Wall Street drops sharply one day after giant rally

Why the stock market's recent volatility is "healthy"

The major U.S. stock indexes veered sharply lower by the end of Tuesday trading after spending much of the day mostly in positive territory. Of the three main benchmarks, Nasdaq turned down first, and eventually the Dow Jones industrials and S&P 500 tumbled as well. Wall Street was coming off its best day in more than two years following last week's steep slide.

Technology stocks and retailers did the most to pull the market lower on Tuesday.

After leaping more than 660 points on Monday, the Dow industrials ended down by 344 points, or 1.4 percent. Nasdaq took the day's heaviest drop, with a 2.9 percent tumble, or 212 points. The S&P 500's fall of 46 points was a 1.7 percent slide.

Shares in Twitter (TWTR) slumped 12 percent after Citron Research said it's shorting (betting the shares will fall) the social media portal, citing Twitter's reliance on licensing its users' data. The remarks come ahead of a Senate hearing on data privacy set for next month.

Facebook (FB), whose shares have been hard hit recently amid heightened government scrutiny into the social media giant's collection of private user data, also declined, sliding another 5 percent. Facebook has lost 20 percent of its value since hitting a record high Feb. 1.
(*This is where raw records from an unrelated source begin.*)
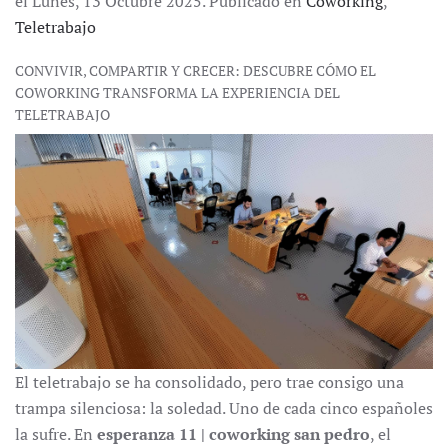
el Lunes, 13 Octubre 2025. Publicado en
Coworking
,
Teletrabajo
CONVIVIR, COMPARTIR Y CRECER: DESCUBRE CÓMO EL
COWORKING TRANSFORMA LA EXPERIENCIA DEL
TELETRABAJO
El teletrabajo se ha consolidado, pero trae consigo una
trampa silenciosa: la soledad. Uno de cada cinco españoles
la sufre. En
esperanza 11 | coworking san pedro
, el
Tesla (TSLA) fell 8.2 percent on news that the National Transportation Safety Board has sent two investigators to look into a fatal crash and fire Friday in California that involved a Tesla electric SUV. The agency said on Twitter that it's not clear whether the Tesla Model X was operating on its semi-autonomous control system called Autopilot at the time.

The Conference Board said its consumer confidence index slipped to 127.7 this month, down from 130 in February, which was the highest reading since November 2000. The business research group's index measures consumers' assessment of current conditions and their outlook for the next six months.

Separately, the latest Standard & Poor's CoreLogic Case-Shiller national home price index shows prices jumped 6.2 percent in January from a year earlier, pushed higher by a persistent shortage of homes for sale.